Your task: Every entry below must be retyped exactly, and the pictures must be left out.

==*==

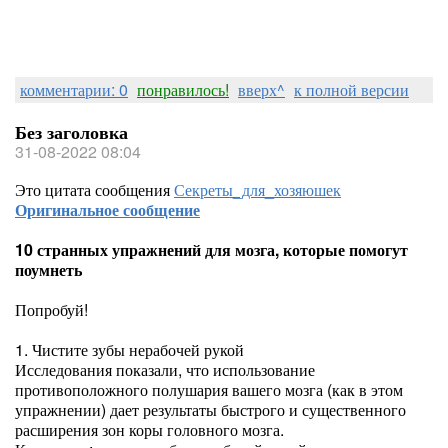
комментарии: 0
понравилось!
вверх^
к полной версии
Без заголовка
31-08-2022 08:04
Это цитата сообщения
Секреты_для_хозяюшек
Оригинальное сообщение
10 странных упражнений для мозга, которые помогут
поумнеть
Попробуй!
1. Чистите зубы нерабочей рукой
Исследования показали, что использование
противоположного полушария вашего мозга (как в этом
упражнении) дает результаты быстрого и существенного
расширения зон коры головного мозга.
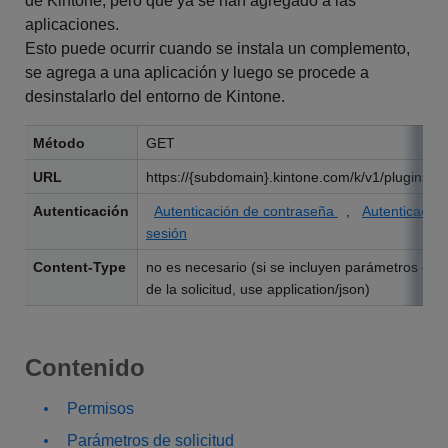
de Kintone, pero que ya se han agregado a las
aplicaciones.
Esto puede ocurrir cuando se instala un complemento,
se agrega a una aplicación y luego se procede a
desinstalarlo del entorno de Kintone.
Método
GET
URL
https://{subdomain}.kintone.com/k/v1/plugins/re
Autenticación
Autenticación de contraseña
,
Autenticación
sesión
Content-Type
no es necesario (si se incluyen parámetros en 
de la solicitud, use application/json)
Contenido
Permisos
Parámetros de solicitud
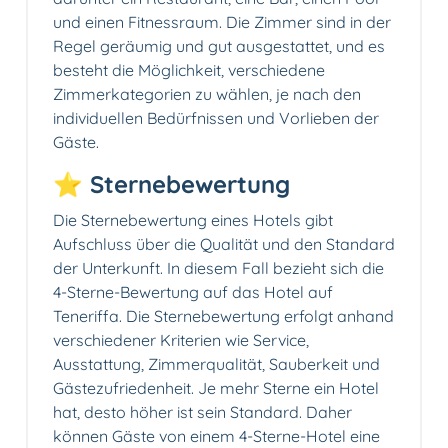
und einen Fitnessraum. Die Zimmer sind in der
Regel geräumig und gut ausgestattet, und es
besteht die Möglichkeit, verschiedene
Zimmerkategorien zu wählen, je nach den
individuellen Bedürfnissen und Vorlieben der
Gäste.
⭐ Sternebewertung
Die Sternebewertung eines Hotels gibt
Aufschluss über die Qualität und den Standard
der Unterkunft. In diesem Fall bezieht sich die
4-Sterne-Bewertung auf das Hotel auf
Teneriffa. Die Sternebewertung erfolgt anhand
verschiedener Kriterien wie Service,
Ausstattung, Zimmerqualität, Sauberkeit und
Gästezufriedenheit. Je mehr Sterne ein Hotel
hat, desto höher ist sein Standard. Daher
können Gäste von einem 4-Sterne-Hotel eine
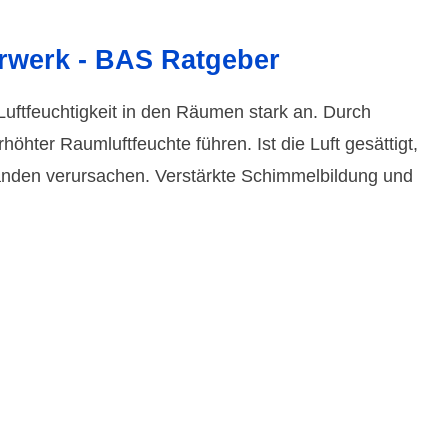
rwerk - BAS Ratgeber
uft­feuch­tigkeit in den Räumen stark an. Durch
hter Raum­luft­feuchte führen. Ist die Luft gesättigt,
änden verursachen. Verstärkte Schimmel­bildung und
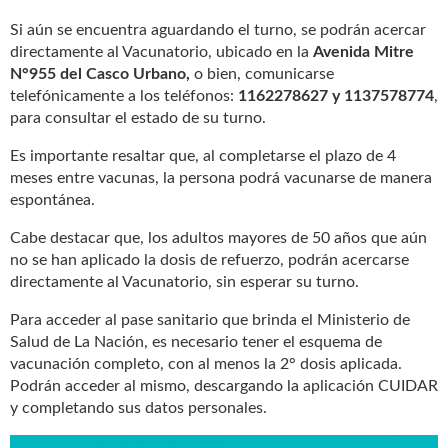
Si aún se encuentra aguardando el turno, se podrán acercar
directamente al Vacunatorio, ubicado en la
Avenida Mitre
N°955 del Casco Urbano,
o bien, comunicarse
telefónicamente a los teléfonos:
1162278627 y 1137578774
,
para consultar el estado de su turno.
Es importante resaltar que, al completarse el plazo de 4
meses entre vacunas, la persona podrá vacunarse de manera
espontánea.
Cabe destacar que, los adultos mayores de 50 años que aún
no se han aplicado la dosis de refuerzo, podrán acercarse
directamente al Vacunatorio, sin esperar su turno.
Para acceder al pase sanitario que brinda el Ministerio de
Salud de La Nación, es necesario tener el esquema de
vacunación completo, con al menos la 2° dosis aplicada.
Podrán acceder al mismo, descargando la aplicación CUIDAR
y completando sus datos personales.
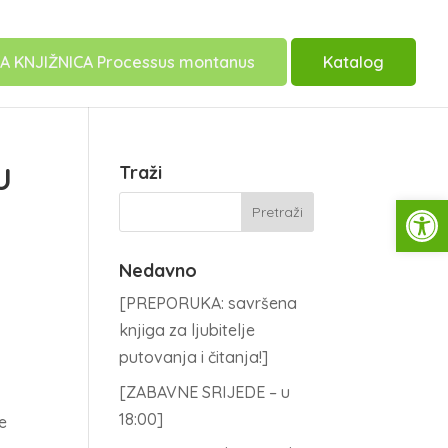
A KNJIŽNICA Processus montanus
Katalog
U
Traži
Open
Nedavno
[PREPORUKA: savršena
knjiga za ljubitelje
putovanja i čitanja!]
[ZABAVNE SRIJEDE – u
18:00]
se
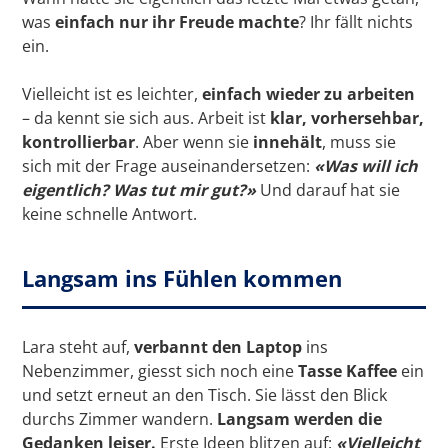
was
einfach nur ihr Freude machte
? Ihr fällt nichts
ein.
Vielleicht ist es leichter,
einfach wieder zu arbeiten
– da kennt sie sich aus. Arbeit ist
klar, vorhersehbar,
kontrollierbar
. Aber wenn sie
innehält
, muss sie
sich mit der Frage auseinandersetzen:
«Was will ich
eigentlich? Was tut mir gut?»
Und darauf hat sie
keine schnelle Antwort.
Langsam ins Fühlen kommen
Lara steht auf,
verbannt den Laptop
ins
Nebenzimmer, giesst sich noch eine
Tasse Kaffee
ein
und setzt erneut an den Tisch. Sie lässt den Blick
durchs Zimmer wandern.
Langsam werden die
Gedanken leiser.
Erste Ideen blitzen auf:
«Vielleicht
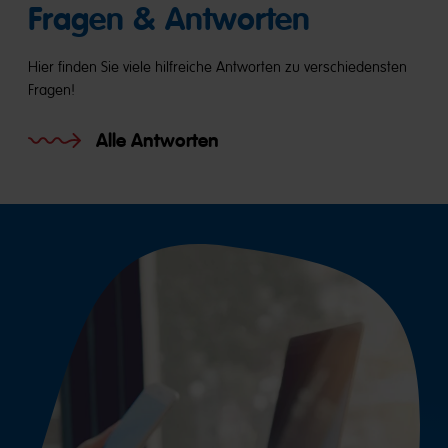
Fragen & Antworten
Hier finden Sie viele hilf­reiche Ant­worten zu ver­schieden­sten
Fragen!
Alle Antworten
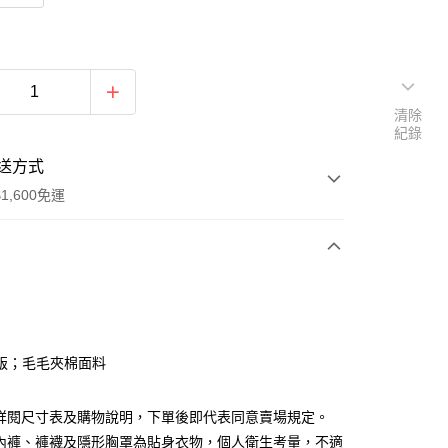
清除
紀錄
送方式
1,600免運
次付款
付款
版；毛毛夾棉面料
請詳閱尺寸表及購物說明，下單後即代表同意賣場規定。
、內褲、褲襪及隱形胸罩為貼身衣物，個人衛生考量，不適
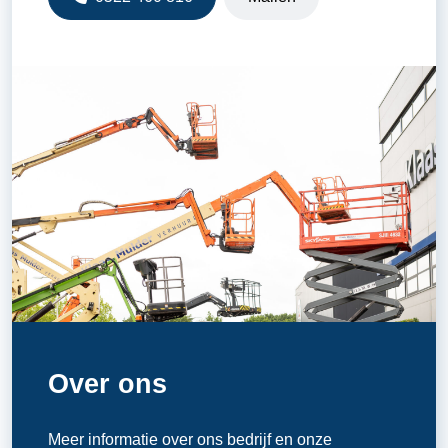
Over ons
Meer informatie over ons bedrijf en onze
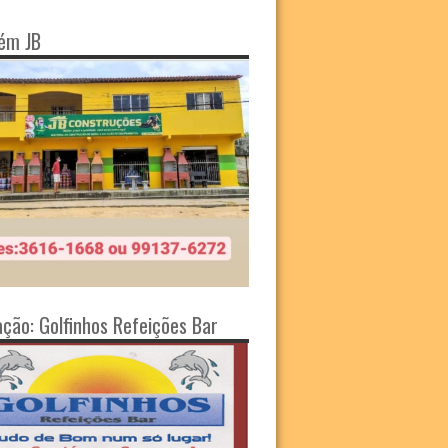
ém JB
ação: Golfinhos Refeições Bar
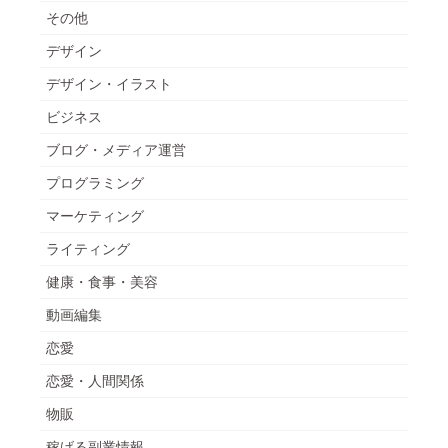
その他
デザイン
デザイン・イラスト
ビジネス
ブログ・メディア運営
プログラミング
マーケティング
ライティング
健康・食事・美容
動画編集
恋愛
恋愛・人間関係
物販
稼げる副業情報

==*==

Solution to this task:
комментарии: 0
понравилось!
вверх^
к полной версии
Без заголовка
31-08-2022 08:04
Это цитата сообщения
Секреты_для_хозяюшек
Оригинальное сообщение
10 странных упражнений для мозга, которые помогут
поумнеть
Попробуй!
1. Чистите зубы нерабочей рукой
Исследования показали, что использование
противоположного полушария вашего мозга (как в этом
упражнении) дает результаты быстрого и существенного
расширения зон коры головного мозга.
de Kintone, pero que ya se han agregado a las
aplicaciones.
Esto puede ocurrir cuando se instala un complemento,
se agrega a una aplicación y luego se procede a
desinstalarlo del entorno de Kintone.
Método
GET
URL
https://{subdomain}.kintone.com/k/v1/plugins/re
Autenticación
Autenticación de contraseña
,
Autenticación
sesión
Content-Type
no es necesario (si se incluyen parámetros en 
de la solicitud, use application/json)
Contenido
Permisos
Parámetros de solicitud
und einen Fitnessraum. Die Zimmer sind in der
Regel geräumig und gut ausgestattet, und es
besteht die Möglichkeit, verschiedene
Zimmerkategorien zu wählen, je nach den
individuellen Bedürfnissen und Vorlieben der
Gäste.
⭐ Sternebewertung
Die Sternebewertung eines Hotels gibt
Aufschluss über die Qualität und den Standard
der Unterkunft. In diesem Fall bezieht sich die
4-Sterne-Bewertung auf das Hotel auf
Teneriffa. Die Sternebewertung erfolgt anhand
verschiedener Kriterien wie Service,
Ausstattung, Zimmerqualität, Sauberkeit und
Gästezufriedenheit. Je mehr Sterne ein Hotel
hat, desto höher ist sein Standard. Daher
können Gäste von einem 4-Sterne-Hotel eine
rwerk - BAS Ratgeber
uft­feuch­tigkeit in den Räumen stark an. Durch
hter Raum­luft­feuchte führen. Ist die Luft gesättigt,
änden verursachen. Verstärkte Schimmel­bildung und
Si aún se encuentra aguardando el turno, se podrán acercar
directamente al Vacunatorio, ubicado en la
Avenida Mitre
N°955 del Casco Urbano,
o bien, comunicarse
telefónicamente a los teléfonos:
1162278627 y 1137578774
,
para consultar el estado de su turno.
Es importante resaltar que, al completarse el plazo de 4
meses entre vacunas, la persona podrá vacunarse de manera
espontánea.
Cabe destacar que, los adultos mayores de 50 años que aún
no se han aplicado la dosis de refuerzo, podrán acercarse
directamente al Vacunatorio, sin esperar su turno.
Para acceder al pase sanitario que brinda el Ministerio de
Salud de La Nación, es necesario tener el esquema de
vacunación completo, con al menos la 2° dosis aplicada.
Podrán acceder al mismo, descargando la aplicación CUIDAR
y completando sus datos personales.
A KNJIŽNICA Processus montanus
Katalog
U
Traži
Open
Nedavno
[PREPORUKA: savršena
knjiga za ljubitelje
putovanja i čitanja!]
[ZABAVNE SRIJEDE – u
18:00]
se
was
einfach nur ihr Freude machte
? Ihr fällt nichts
ein.
Vielleicht ist es leichter,
einfach wieder zu arbeiten
– da kennt sie sich aus. Arbeit ist
klar, vorhersehbar,
kontrollierbar
. Aber wenn sie
innehält
, muss sie
sich mit der Frage auseinandersetzen:
«Was will ich
eigentlich? Was tut mir gut?»
Und darauf hat sie
keine schnelle Antwort.
Langsam ins Fühlen kommen
Lara steht auf,
verbannt den Laptop
ins
Nebenzimmer, giesst sich noch eine
Tasse Kaffee
ein
und setzt erneut an den Tisch. Sie lässt den Blick
durchs Zimmer wandern.
Langsam werden die
Gedanken leiser.
Erste Ideen blitzen auf:
«Vielleicht
Fragen & Antworten
Hier finden Sie viele hilf­reiche Ant­worten zu ver­schieden­sten
Fragen!
Alle Antworten
清除
紀錄
送方式
1,600免運
次付款
付款
版；毛毛夾棉面料
請詳閱尺寸表及購物說明，下單後即代表同意賣場規定。
、內褲、褲襪及隱形胸罩為貼身衣物，個人衛生考量，不適
Over ons
Meer informatie over ons bedrijf en onze
ém JB
ação: Golfinhos Refeições Bar
その他
デザイン
デザイン・イラスト
ビジネス
ブログ・メディア運営
プログラミング
マーケティング
ライティング
健康・食事・美容
動画編集
恋愛
恋愛・人間関係
物販
稼げる副業情報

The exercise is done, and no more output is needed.